The mundane jobs of our parents and their parents are slowly coming to an end. Hiring freelancers or temps as they used to be called is the new business model. Yet for some of the want to be freelancers out there, the thought of not knowing where their next paycheck is coming from sends a fear down their spines almost as much as being asked to give a speech in public.
I’ve been freelance my whole entertainment career. In the TV business this is commonplace. Unless you work on a long running scripted show or are staff at a network or production company, you are jumping from show to show.
Yes there are a lot of staff jobs in the business but positions like camera operator, audio mixer, lighting designer and production manager are all freelance. The reason for this is that a show that films for six weeks only needs a camera operator for those six weeks, then the show moves into post production where it is edited.
The camera operator has done their job, captured the vision of the director and the filming is as they say in the can. This saying by the way comes from the old days of film where you used to physically put the shot film in the can the film comes in that protects it.
My father worked for the same company for forty years. At the end of his career another company bought the company he worked for. They restructured and he was told it was time to retire.
What did he get for his forty years? All he got was a small pension, a plague and a watch. He gave most of his working life to that company, Monday through Friday for 2000 weeks, (50 weeks a year times 40 years). He rarely took vacation days and was forced to take them or lose them in the end.
He did end up going back to the company as a consultant at twice his pay rate for a couple of years. Once he was gone no one else in his department knew how to do 80% of what he knew how to do.
Anyways seeing what 40 years with a solid company got him, I was not going to follow in his footsteps. I don’t know if I consciously took the freelance route because of the situation he went through or it was the nature of the entertainment business beast.
At a few points in my career I was offered staff jobs at production companies and while the money would be steady I wasn’t willing to give up my freedom for a few extra bucks. I value experiences over stuff and traveling is something that gets limited to those who work 50 weeks out of the year. One week in a country is not enough to dive in and really experience the culture.
While others are scared to work for themselves or to go freelance for fear of not having a steady paycheck, I would like to tell you that it’s worth every second of your time you buy back in your life. You can always make more money you can’t make more time.
There are three keys to going freelance or starting your own business in my opinion.

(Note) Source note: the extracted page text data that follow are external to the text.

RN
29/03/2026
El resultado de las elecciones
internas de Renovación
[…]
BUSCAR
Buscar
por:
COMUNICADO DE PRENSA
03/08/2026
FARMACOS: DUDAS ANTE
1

1. Save money when you are making it. The raining day fund should be the first thing you set up when you decide to go freelance because you will hit soft patches and knowing you have the money to tide you over till something good comes along is a much better feeling then worrying all day everyday till you book something. Before you take the leap save a big pile trust me you will need it.

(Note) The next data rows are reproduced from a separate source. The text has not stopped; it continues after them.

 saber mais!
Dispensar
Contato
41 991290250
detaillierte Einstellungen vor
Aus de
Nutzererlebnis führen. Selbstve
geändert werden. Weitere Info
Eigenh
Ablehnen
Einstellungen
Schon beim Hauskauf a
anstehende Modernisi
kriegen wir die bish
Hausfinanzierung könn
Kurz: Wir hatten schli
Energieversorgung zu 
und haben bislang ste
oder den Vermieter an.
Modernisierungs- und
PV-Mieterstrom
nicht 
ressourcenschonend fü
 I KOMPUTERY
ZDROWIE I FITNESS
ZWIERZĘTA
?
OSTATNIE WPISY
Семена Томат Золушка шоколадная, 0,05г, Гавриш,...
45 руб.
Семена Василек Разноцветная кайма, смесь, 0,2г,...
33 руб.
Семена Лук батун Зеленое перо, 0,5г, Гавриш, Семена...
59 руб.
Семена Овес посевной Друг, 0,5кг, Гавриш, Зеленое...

2. Over deliver on every gig you get and build a solid reputation. Your word and better put your work is everything in business. If you knock it out of the park every time a client hires you, the next time they need the service you provide, you will be their first call. Everyone who works with me knows I’ll do whatever it takes to “Make it Happen”.

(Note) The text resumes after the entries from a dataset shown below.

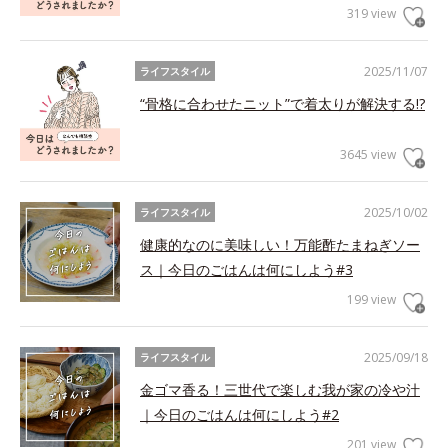
319 view
2025/11/07
ライフスタイル
“骨格に合わせたニット”で着太りが解決する!?
3645 view
2025/10/02
ライフスタイル
健康的なのに美味しい！万能酢たまねぎソー
ス｜今日のごはんは何にしよう#3
199 view
2025/09/18
ライフスタイル
金ゴマ香る！三世代で楽しむ我が家の冷や汁
｜今日のごはんは何にしよう#2
201 view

3. Build strong relationships with your clients, follow up and ask for referrals. You’ve heard it’s who you know not what you know. Nowhere is this truer then in Hollywood. I’d say 90% of all the gigs I have gotten were from people I worked with before or people that referred me. If you did a great job and followed up then people will have no problem recommending you for the job.
Now don’t get me wrong, the freelance lifestyle isn’t all hammocks and mojitos. You have to be smart with your money. Do a better job then other people and sometimes the gigs won’t be there. I’ve had dry spells early in my career and when the economy got bad, but for the most part I never put much worry into where my next dollar was coming from. I’ve never had to eat ramen noodles for breakfast, lunch and dinner because I couldn’t afford a real meal.
1. Save money while you are at your current job so you have a cushion when things get rough. And put a little aside from every gig you get as a freelancer.
2. Over deliver on every gig you get, build a solid reputation.
3. Build strong relationships with your clients, follow up and ask for referrals.